Das ist sehr schade, denn bereits jetzt beschäftigen sich viele, an sich politisch interessierte Menschen nur ungern mit Politik auf europäischer Ebene. Dabei setzt bereits heute ein Großteil der deutschen Bundesgesetze lediglich gesetzliche Regelungen der EU um. Und mit dem gemeinsamen Europäischen Binnenmarkt hat die EU entscheidenden Zugriff auf die Wirtschaftspolitik der Mitgliedsstaaten. Wer also in die Debatte über dieses zentrale Politikfeld von links intervenieren möchte, kommt um die EU nicht herum.
Zwei Verträge statt einer Verfassung
Mit dem Lissaboner Vertrag bleibt es, anders als im Entwurf zum Verfassungsvertrag vorgesehen, bei zwei völkerrechtlichen, also zwischen den einzelnen Mitgliedsstaaten geschlossenen, Verträgen als grundlegenden Pfeilern des EU-Rechts. Diese heißen:
- Vertrag über die Europäische Union (EUV)
- Vertrag über die Arbeitsweise der Europäischen Union (AEUV).
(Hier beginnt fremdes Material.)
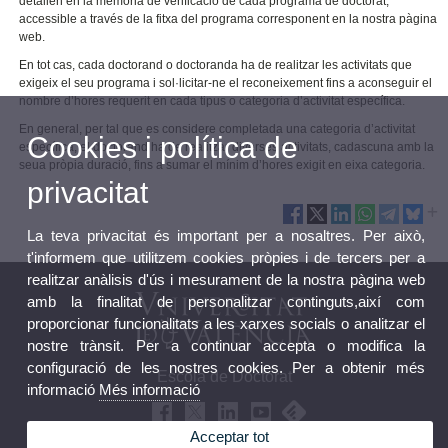
detallen en la memòria de verificació de cada programa de doctorat,
accessible a través de la fitxa del programa corresponent en la nostra pàgina
web.
En tot cas, cada doctorand o doctoranda ha de realitzar les activitats que
exigeix el seu programa i sol·licitar-ne el reconeixement fins a aconseguir el
nombre d’hores requerit en cada tipus o categoria d’activitat específica.
En general, per tal que es considere completada una categoria d’activitat
Cookies i política de
específica, el doctorand ha de realitzar diverses activitats, cadascuna amb la
seua pròpia duració, fins a sumar el mínim d’hores exigit en eixa categoria.
privacitat
La teva privacitat és important per a nosaltres. Per això,
t'informem que utilitzem cookies pròpies i de tercers per a
realitzar anàlisis d'ús i mesurament de la nostra pàgina web
amb la finalitat de personalitzar continguts,així com
proporcionar funcionalitats a les xarxes socials o analitzar el
nostre trànsit. Per a continuar accepta o modifica la
configuració de les nostres cookies. Per a obtenir més
Escola de Doctorat
informació
Més informació
Acceptar tot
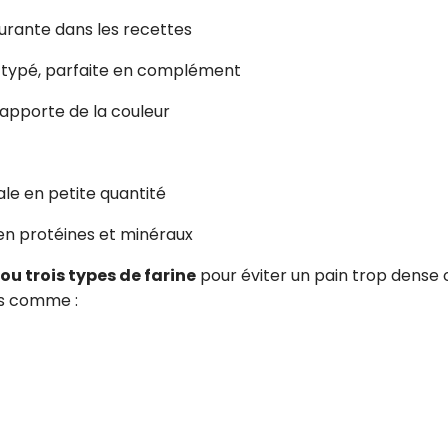
ourante dans les recettes
ût typé, parfaite en complément
apporte de la couleur
ale en petite quantité
 en protéines et minéraux
ou trois types de farine
pour éviter un pain trop dense 
ons comme :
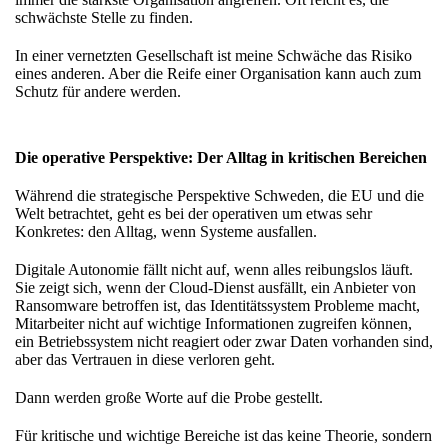
schwächste Stelle zu finden.
In einer vernetzten Gesellschaft ist meine Schwäche das Risiko
eines anderen. Aber die Reife einer Organisation kann auch zum
Schutz für andere werden.
Die operative Perspektive: Der Alltag in kritischen Bereichen
Während die strategische Perspektive Schweden, die EU und die
Welt betrachtet, geht es bei der operativen um etwas sehr
Konkretes: den Alltag, wenn Systeme ausfallen.
Digitale Autonomie fällt nicht auf, wenn alles reibungslos läuft.
Sie zeigt sich, wenn der Cloud-Dienst ausfällt, ein Anbieter von
Ransomware betroffen ist, das Identitätssystem Probleme macht,
Mitarbeiter nicht auf wichtige Informationen zugreifen können,
ein Betriebssystem nicht reagiert oder zwar Daten vorhanden sind,
aber das Vertrauen in diese verloren geht.
Dann werden große Worte auf die Probe gestellt.
Für kritische und wichtige Bereiche ist das keine Theorie, sondern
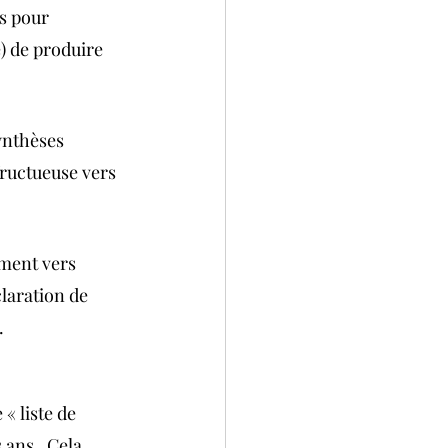
s pour 
) de produire 
ynthèses 
fructueuse vers 
ment vers 
claration de 
.
« liste de 
s ans.  Cela 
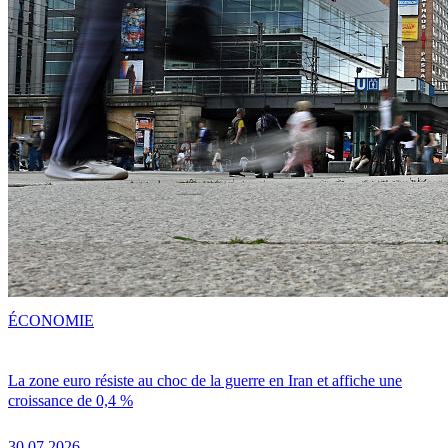
ÉCONOMIE
La zone euro résiste au choc de la guerre en Iran et affiche une
croissance de 0,4 %
30.07.2026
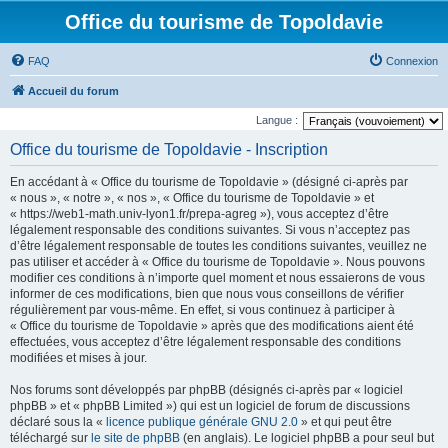
Office du tourisme de Topoldavie
FAQ
Connexion
Accueil du forum
Langue :
Office du tourisme de Topoldavie - Inscription
En accédant à « Office du tourisme de Topoldavie » (désigné ci-après par
« nous », « notre », « nos », « Office du tourisme de Topoldavie » et
« https://web1-math.univ-lyon1.fr/prepa-agreg »), vous acceptez d’être
légalement responsable des conditions suivantes. Si vous n’acceptez pas
d’être légalement responsable de toutes les conditions suivantes, veuillez ne
pas utiliser et accéder à « Office du tourisme de Topoldavie ». Nous pouvons
modifier ces conditions à n’importe quel moment et nous essaierons de vous
informer de ces modifications, bien que nous vous conseillons de vérifier
régulièrement par vous-même. En effet, si vous continuez à participer à
« Office du tourisme de Topoldavie » après que des modifications aient été
effectuées, vous acceptez d’être légalement responsable des conditions
modifiées et mises à jour.
Nos forums sont développés par phpBB (désignés ci-après par « logiciel
phpBB » et « phpBB Limited ») qui est un logiciel de forum de discussions
déclaré sous la «
licence publique générale GNU 2.0
» et qui peut être
téléchargé sur
le site de phpBB
(en anglais). Le logiciel phpBB a pour seul but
Der EUV enthält nun grundlegende institutionelle Bestimmungen zur EU – also Regelungen darüber, wie die EU aufgebaut ist – sowie der gemeinsamen Außen- und Sicherheitspolitik (GASP) und ist mit 55 Artikeln recht kurz gehalten. Alle Bestimmungen zu einzelnen Politikbereichen, Details und Verfahren der EU finden sich im AEUV, der mit 358 Artikeln deutlich umfangreicher ausfällt. Der AEUV hieß vor Lissabon „Vertrag über die Europäische Gemeinschaft“ (EGV). Mit dieser Umbenennung wird die nunmehr einheitliche Natur der europäischen Gesetzgebung – in Form von Richtlinien und Verordnungen – und ihrer Verwaltung – etwa Urteilen des Europäischen Gerichtshofes oder verbindlichen Beschlüssen von Behörden der EU – zum Ausdruck gebracht.